[Stored records]
····················

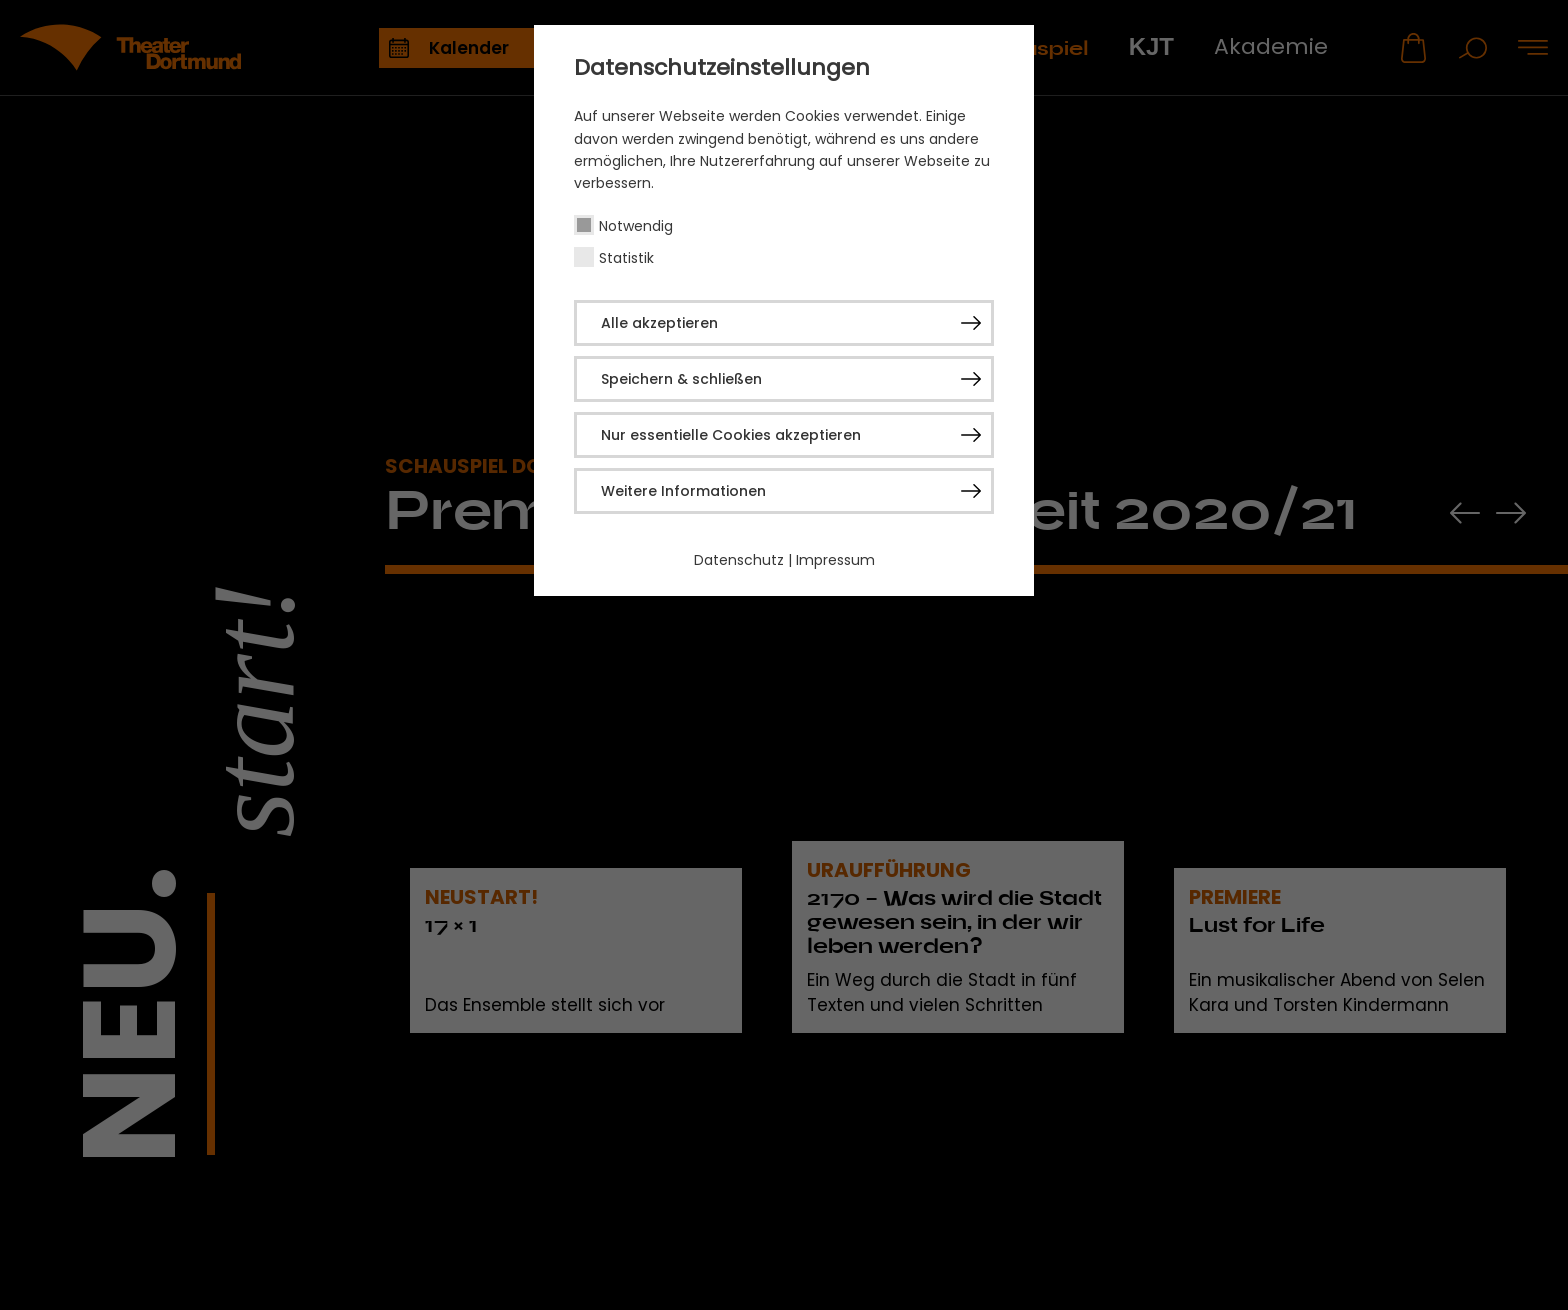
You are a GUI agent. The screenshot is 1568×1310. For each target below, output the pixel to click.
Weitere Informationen (683, 491)
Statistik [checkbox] (626, 258)
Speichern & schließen (681, 379)
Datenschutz (739, 560)
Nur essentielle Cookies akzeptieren (731, 435)
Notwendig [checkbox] (636, 226)
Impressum (835, 560)
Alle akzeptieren (659, 323)
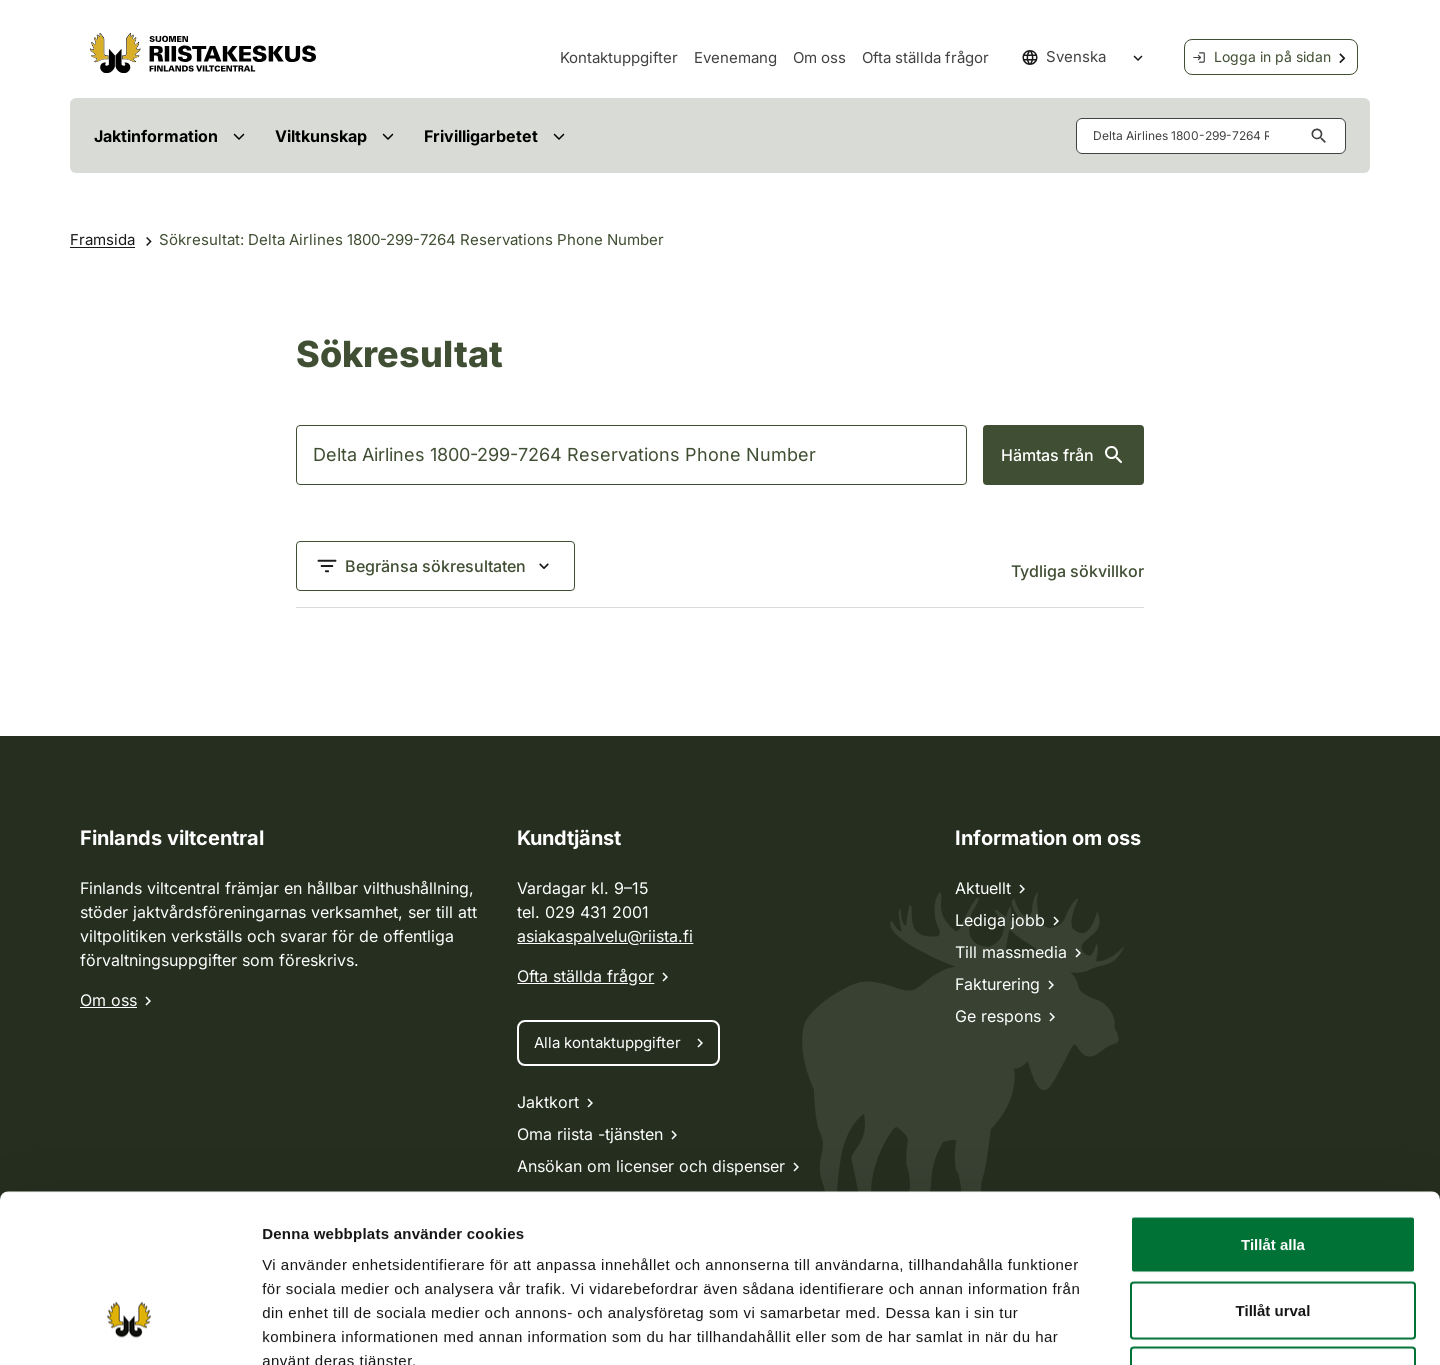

····················

### Exercise details
Every entry above needs to be duplicated precisely, and none of the pictures should appear.

### Expected output
You are a GUI agent. The screenshot is 1568×1310. For each target below, output the pixel to click.
Weitere Informationen (683, 491)
Statistik [checkbox] (626, 258)
Speichern & schließen (681, 379)
Datenschutz (739, 560)
Nur essentielle Cookies akzeptieren (731, 435)
Notwendig [checkbox] (636, 226)
Impressum (835, 560)
Alle akzeptieren (659, 323)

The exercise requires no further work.